Drury’s was as famous for its ambience as it was for its cuisine and wines. Instead of one large dining room, there was a series of smaller ones, evoking the Victorian house the building had once been.
Dark panelling and high-backed leather chairs added to the sense of mellowness and intimacy. So did the opaque, coloured glass of the windows; there was no view of the world outside, and precious little sense of it. It was a place for long lunches, and even longer dinners.
The restaurant hadn’t always been on Osborne St. When it opened in 1862, under a man named John Drury, it was around the corner on St. François de Sales St. (as Windsor was then known), a few doors down the hill at the corner of another long-gone street, Donegani.
There, too, progress came calling, though in a way that would help Drury’s, not kill it.
The area around Dominion Square, today’s Place du Canada and Dorchester Square, was rapidly losing its residential character. The Windsor Hotel, Montreal’s finest, opened on its west side in 1878, as did Windsor Station 11 years later. Visitors to the city were everywhere to be seen in the neighbourhood. Though displaced by the new railway station, Drury’s was only too happy to stay just a few steps away, and duly moved to Osborne St.
In 1938, the restaurant was acquired by Léo Dandurand from John Drury’s son Jimmy. Dandurand was well known in the city. He was a former coach, general manager, and part owner of the Montreal Canadiens, a race-track owner and a boxing promoter. His easy manner with people and his dignified bearing suited the Drury’s image well.
Many famous restaurants brag about the famous people they have welcomed, or at least don’t object when those famous names are made known by others. So it was with Drury’s, where the likes of Anthony Eden, Fiorello LaGuardia, Eleanor Roosevelt, and Maurice Chevalier once dined.
But the location that had served Drury’s so well would finally prove its undoing.
De la Gauchetière running west stopped at Cathedral St., as did Osborne running east. But they missed meeting by a short block, and traffic had to zigzag onto Cathedral to get from one street to the other.
In the mid-1950s, city planners had the answer.

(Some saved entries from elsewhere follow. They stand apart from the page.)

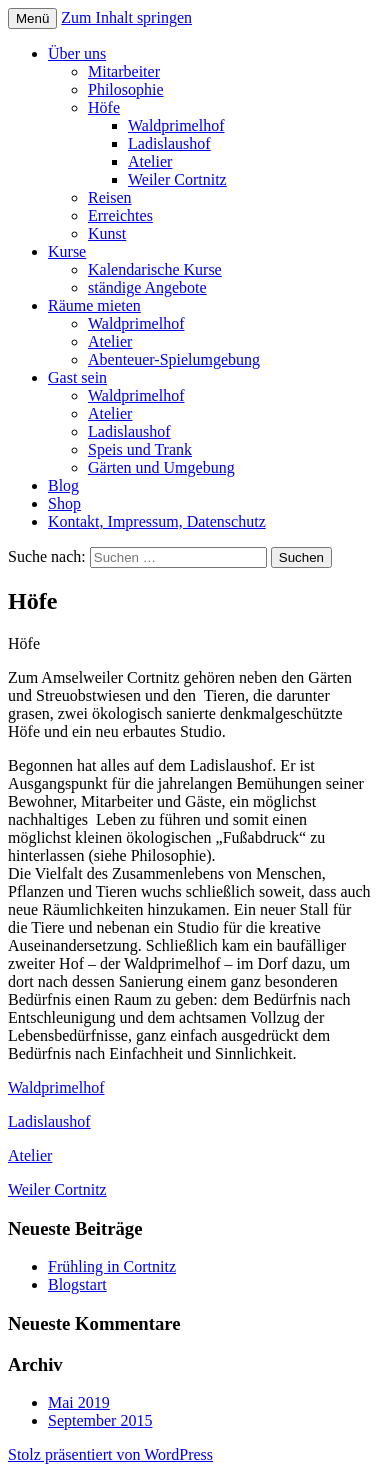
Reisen (110, 197)
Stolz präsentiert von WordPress (110, 1454)
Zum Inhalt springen (126, 17)
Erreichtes (120, 215)
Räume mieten (94, 305)
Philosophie (126, 89)
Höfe (104, 107)
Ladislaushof (169, 143)
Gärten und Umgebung (161, 467)
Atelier (150, 161)
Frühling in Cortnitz (112, 1266)
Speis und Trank (140, 449)
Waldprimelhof (176, 125)
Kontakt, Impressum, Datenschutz (157, 521)
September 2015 (100, 1420)
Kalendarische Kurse (155, 269)
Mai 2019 (79, 1402)
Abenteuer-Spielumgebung (174, 359)
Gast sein (77, 377)
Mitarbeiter (124, 71)
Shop (64, 503)
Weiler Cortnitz (177, 179)
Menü (32, 18)
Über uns (77, 53)
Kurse (67, 251)
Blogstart (77, 1284)
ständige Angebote (147, 287)
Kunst (107, 233)
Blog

De la Gauchetière would be extended west at an angle to meet Osborne at Windsor St. An expanded Dominion Square, running south down to this extension, would obliterate Osborne between Windsor and Cathedral. What was left of Osborne, west of Windsor, took on the de la Gauchetière name (until, this past October [note again: this is a 2009 story], it was renamed Avenue des Canadiens de Montréal).
The only problem, of course, was that Drury’s stood in the way. Mayor Jean Drapeau said the roadwork could be realigned to preserve the site, but by 1957 he was out of office. His successor, Sarto Fournier, evidently had no similar feeling for the venerable restaurant and on Oct. 22, 1959, Dandurand learned his property had been expropriated.

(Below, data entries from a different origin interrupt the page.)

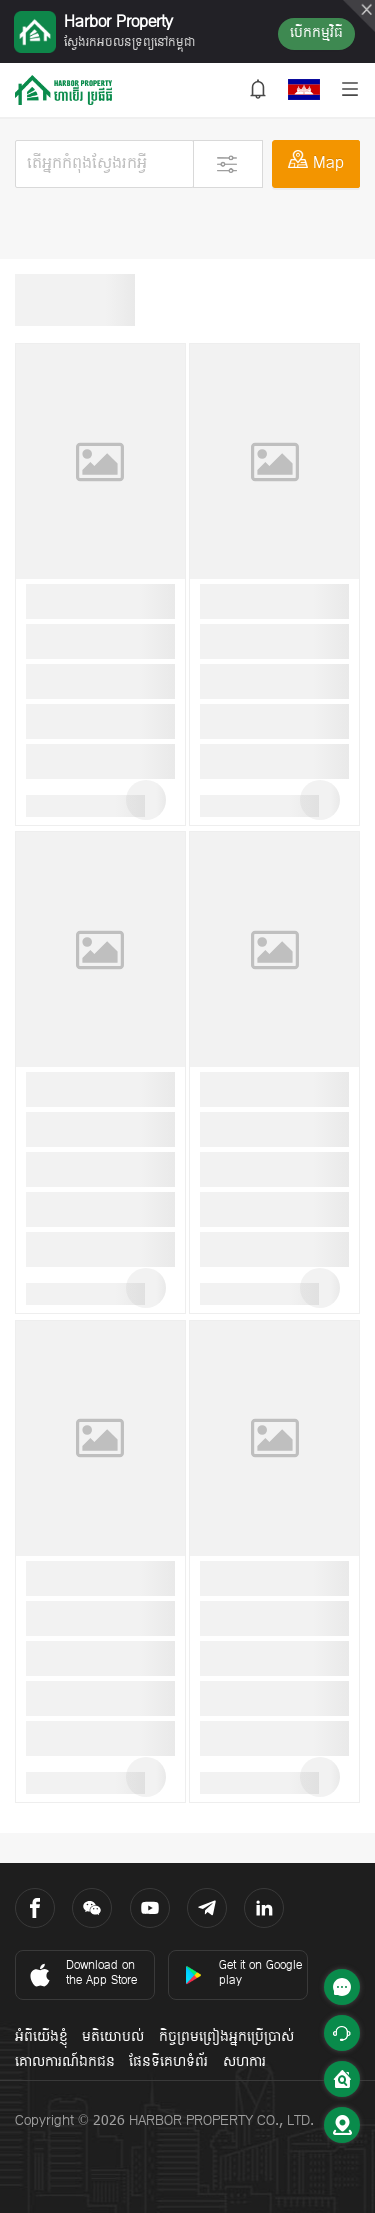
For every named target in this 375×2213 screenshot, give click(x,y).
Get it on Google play (243, 1973)
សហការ (244, 2062)
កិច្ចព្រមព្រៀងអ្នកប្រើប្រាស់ (226, 2037)
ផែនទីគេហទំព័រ (168, 2062)
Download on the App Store (81, 1973)
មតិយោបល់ (113, 2037)
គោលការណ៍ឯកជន (65, 2062)
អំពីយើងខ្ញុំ (41, 2037)
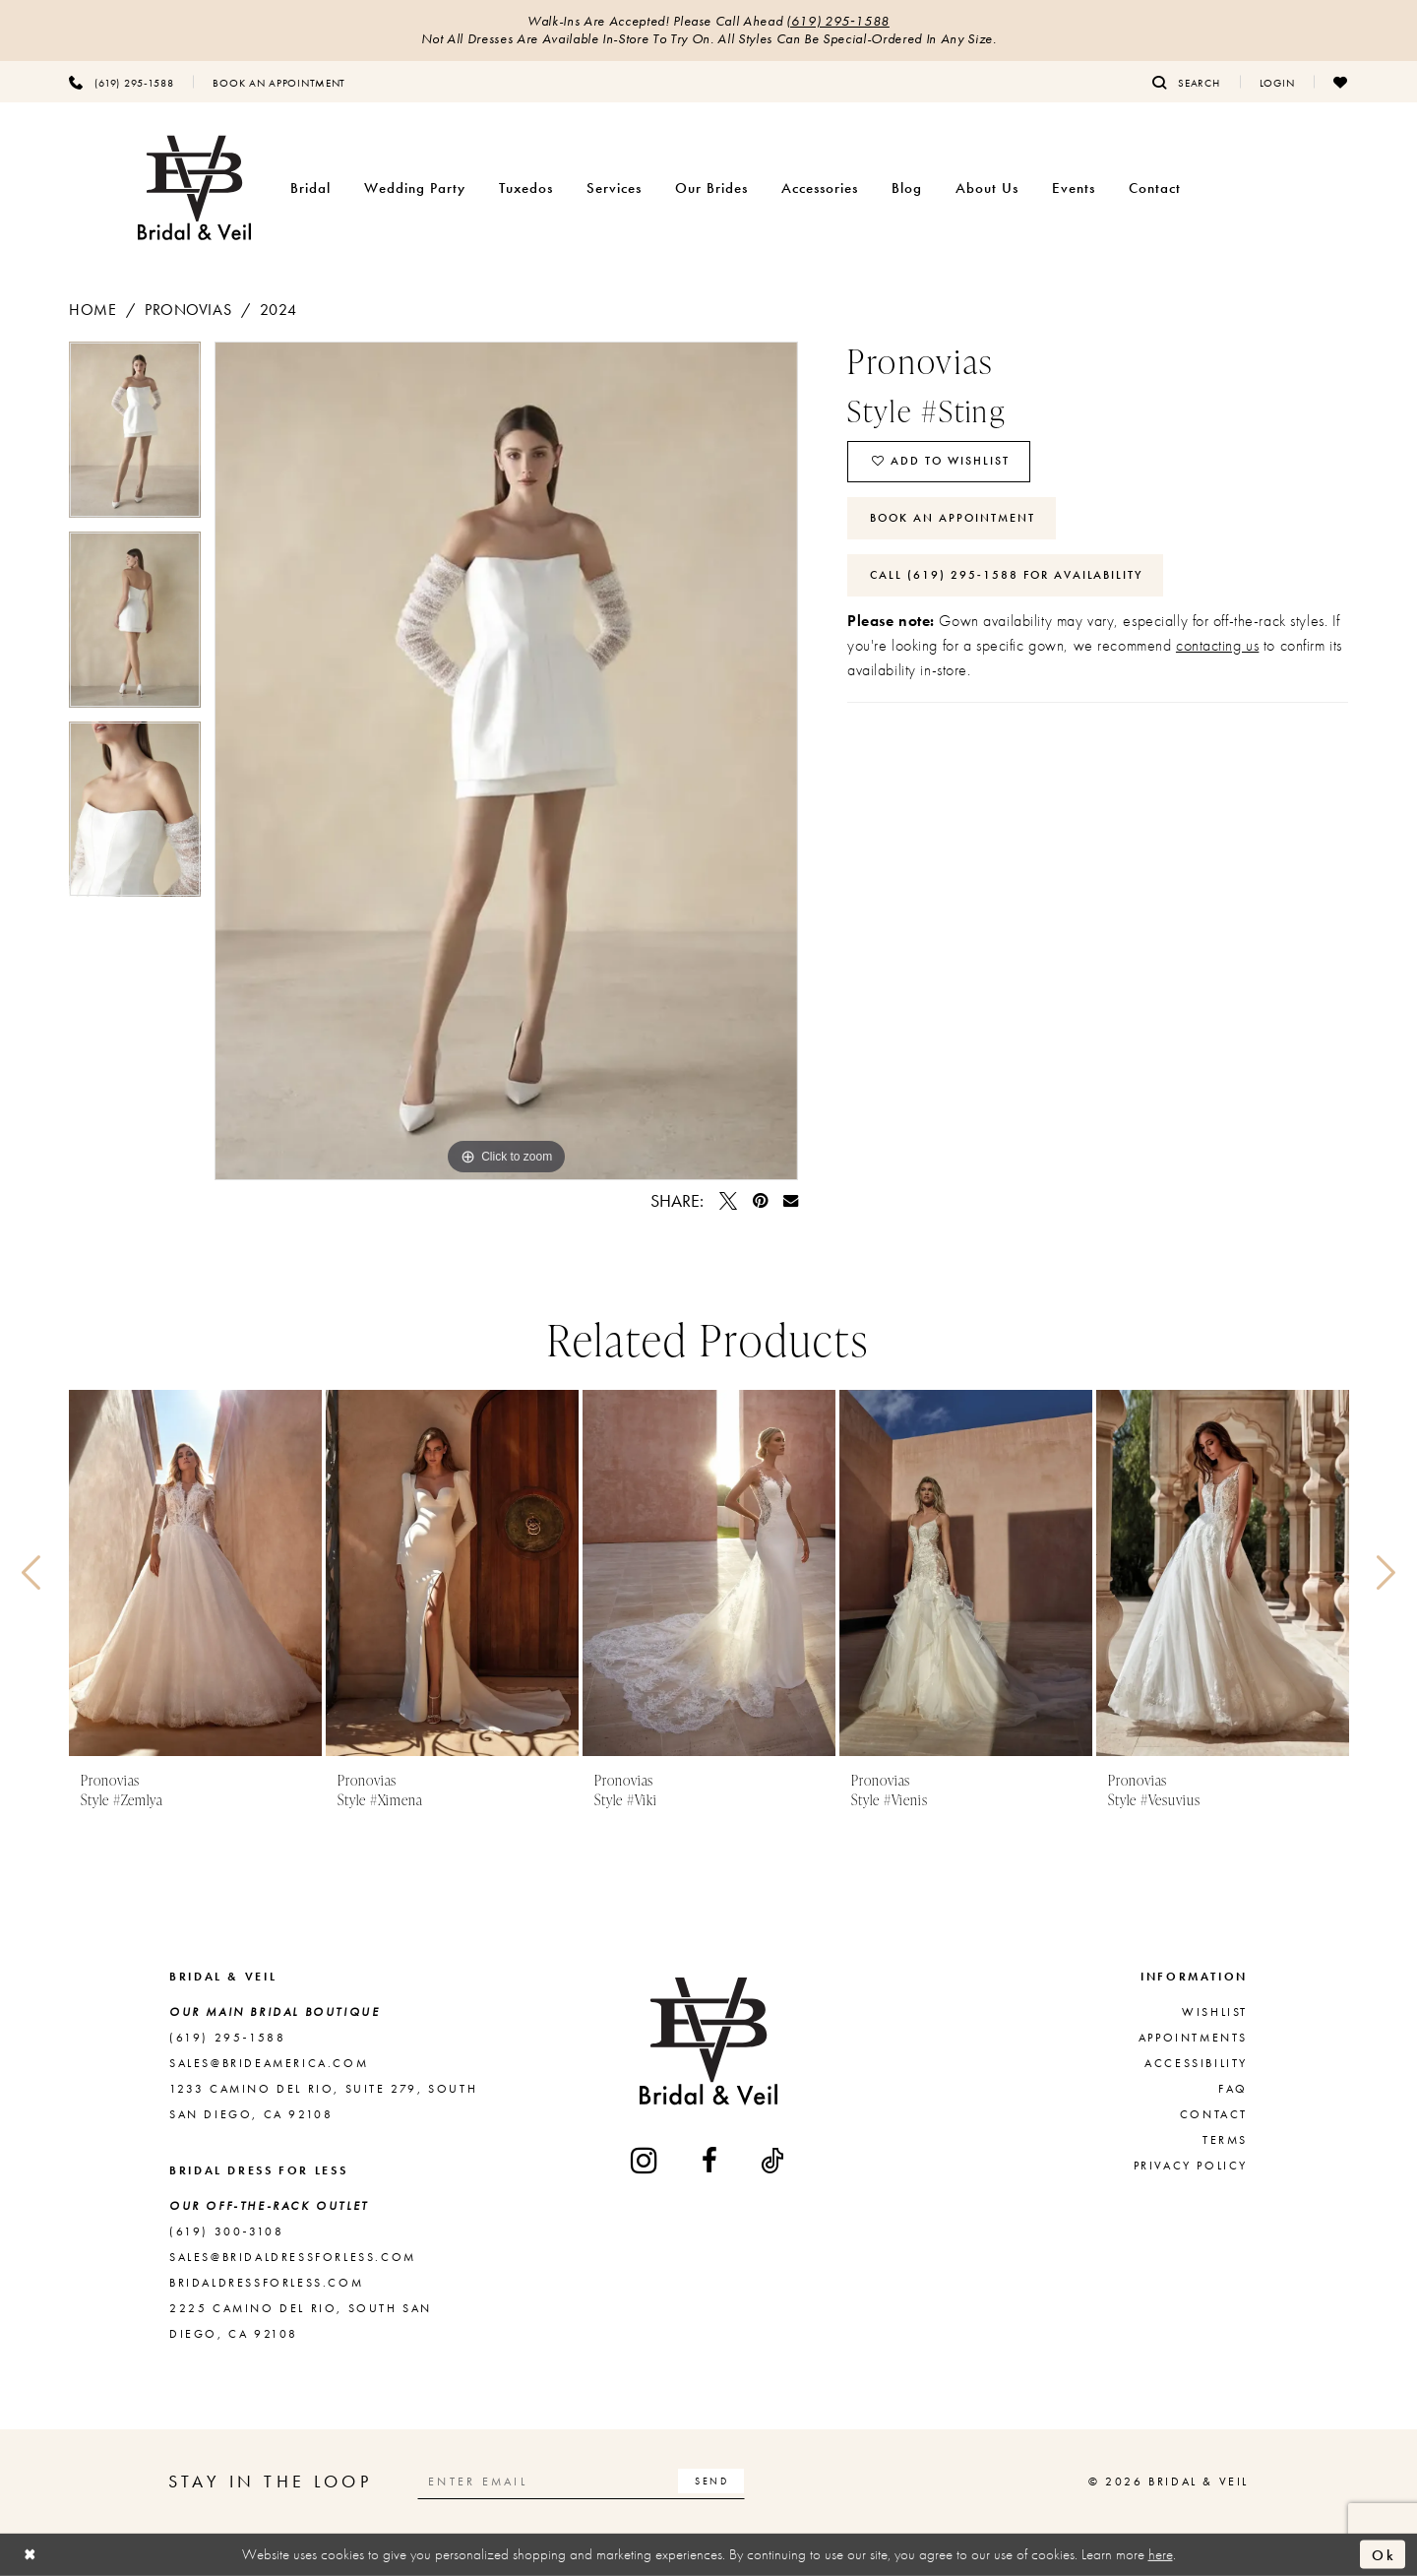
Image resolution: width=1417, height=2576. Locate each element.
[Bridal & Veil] (194, 188)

Old-time patrons of Drury’s were both saddened and angered. A petition was sent to Premier Paul Sauvé pleading for a reprieve that would save the restaurant, to no avail. Time was so short – the expropriation was set for Nov. 30 – that Dandurand could not relocate. He had no choice but to lay off most of his employees and auction such restaurant fixtures as he could.
As the final days of Drury’s drew near and as Montrealers turned out for their last meals there, many asked for souvenirs like a sugar bowl, salt and pepper shakers, or even just a menu. Some, less scrupulous, simply took what they wanted.
One American, however, later sent in $2 to cover the two hand towels he’d pocketed. The jovial Dandurand figured he made 80 cents on the deal, the towels being worth just 60 cents each.